### HOW TO COMPLETE THIS TASK
Once you find the line containing "professora Maíra Prado, e" in the data below, copy it and each following line exactly, up to and including the line containing "um marco na", and nothing else.

### MATERIAL TO PROCESS
_ _ _ _ _ _ _
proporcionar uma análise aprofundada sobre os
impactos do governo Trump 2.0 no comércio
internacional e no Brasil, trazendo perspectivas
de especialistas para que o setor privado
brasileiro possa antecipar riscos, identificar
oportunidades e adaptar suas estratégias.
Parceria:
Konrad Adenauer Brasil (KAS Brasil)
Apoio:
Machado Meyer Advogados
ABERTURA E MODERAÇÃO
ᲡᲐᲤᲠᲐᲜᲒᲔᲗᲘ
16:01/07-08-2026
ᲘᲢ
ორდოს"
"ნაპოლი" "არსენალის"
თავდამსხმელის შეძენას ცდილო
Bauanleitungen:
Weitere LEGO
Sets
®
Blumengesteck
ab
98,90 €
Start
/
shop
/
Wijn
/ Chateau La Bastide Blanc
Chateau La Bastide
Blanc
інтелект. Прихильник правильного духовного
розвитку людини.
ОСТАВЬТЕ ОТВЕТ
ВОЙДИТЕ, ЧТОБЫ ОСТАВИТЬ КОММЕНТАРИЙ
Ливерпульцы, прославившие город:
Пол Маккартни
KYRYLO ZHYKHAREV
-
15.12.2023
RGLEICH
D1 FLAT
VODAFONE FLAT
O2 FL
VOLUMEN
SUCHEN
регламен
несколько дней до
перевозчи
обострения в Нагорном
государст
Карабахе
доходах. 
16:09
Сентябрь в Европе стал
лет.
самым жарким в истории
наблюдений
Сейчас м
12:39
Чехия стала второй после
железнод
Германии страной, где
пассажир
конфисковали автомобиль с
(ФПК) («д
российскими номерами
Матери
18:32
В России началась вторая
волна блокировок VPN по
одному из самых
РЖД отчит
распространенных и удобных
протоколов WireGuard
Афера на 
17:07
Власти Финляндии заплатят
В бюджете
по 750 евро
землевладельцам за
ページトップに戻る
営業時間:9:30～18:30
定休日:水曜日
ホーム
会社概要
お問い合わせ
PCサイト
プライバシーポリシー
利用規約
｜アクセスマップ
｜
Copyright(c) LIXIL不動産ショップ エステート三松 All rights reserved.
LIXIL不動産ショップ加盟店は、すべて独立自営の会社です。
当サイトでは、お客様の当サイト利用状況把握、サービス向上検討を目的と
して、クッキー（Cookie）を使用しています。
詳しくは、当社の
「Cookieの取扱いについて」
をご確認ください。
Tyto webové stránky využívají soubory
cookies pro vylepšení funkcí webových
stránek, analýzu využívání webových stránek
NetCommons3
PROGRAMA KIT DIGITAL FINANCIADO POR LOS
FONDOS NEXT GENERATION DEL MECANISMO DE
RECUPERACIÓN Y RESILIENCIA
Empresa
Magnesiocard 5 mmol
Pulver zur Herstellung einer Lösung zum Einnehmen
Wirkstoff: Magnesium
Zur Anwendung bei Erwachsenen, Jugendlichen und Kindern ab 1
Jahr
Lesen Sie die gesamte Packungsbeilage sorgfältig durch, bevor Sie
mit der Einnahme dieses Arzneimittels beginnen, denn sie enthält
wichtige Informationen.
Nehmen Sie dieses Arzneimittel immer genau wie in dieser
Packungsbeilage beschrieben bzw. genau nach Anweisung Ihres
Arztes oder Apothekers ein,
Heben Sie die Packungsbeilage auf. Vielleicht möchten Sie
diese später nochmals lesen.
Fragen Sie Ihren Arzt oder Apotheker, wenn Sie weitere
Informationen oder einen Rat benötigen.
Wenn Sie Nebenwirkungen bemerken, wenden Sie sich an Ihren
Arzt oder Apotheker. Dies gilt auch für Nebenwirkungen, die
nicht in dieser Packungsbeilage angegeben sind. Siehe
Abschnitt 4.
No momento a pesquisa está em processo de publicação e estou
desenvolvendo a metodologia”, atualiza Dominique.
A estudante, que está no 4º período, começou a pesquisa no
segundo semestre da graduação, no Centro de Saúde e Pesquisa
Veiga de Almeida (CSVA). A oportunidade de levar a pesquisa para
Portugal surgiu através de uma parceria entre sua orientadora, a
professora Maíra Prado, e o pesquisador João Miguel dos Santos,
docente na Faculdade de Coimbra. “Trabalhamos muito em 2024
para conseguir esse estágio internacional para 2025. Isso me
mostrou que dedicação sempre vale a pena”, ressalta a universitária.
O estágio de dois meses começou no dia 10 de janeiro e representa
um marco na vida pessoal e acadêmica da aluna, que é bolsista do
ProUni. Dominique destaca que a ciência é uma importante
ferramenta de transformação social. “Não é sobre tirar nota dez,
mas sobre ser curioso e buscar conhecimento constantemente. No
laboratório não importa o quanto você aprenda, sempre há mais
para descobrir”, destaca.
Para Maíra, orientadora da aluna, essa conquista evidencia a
_ _ _ _ _ _ _
### OUTPUT
professora Maíra Prado, e o pesquisador João Miguel dos Santos,
docente na Faculdade de Coimbra. “Trabalhamos muito em 2024
para conseguir esse estágio internacional para 2025. Isso me
mostrou que dedicação sempre vale a pena”, ressalta a universitária.
O estágio de dois meses começou no dia 10 de janeiro e representa
um marco na vida pessoal e acadêmica da aluna, que é bolsista do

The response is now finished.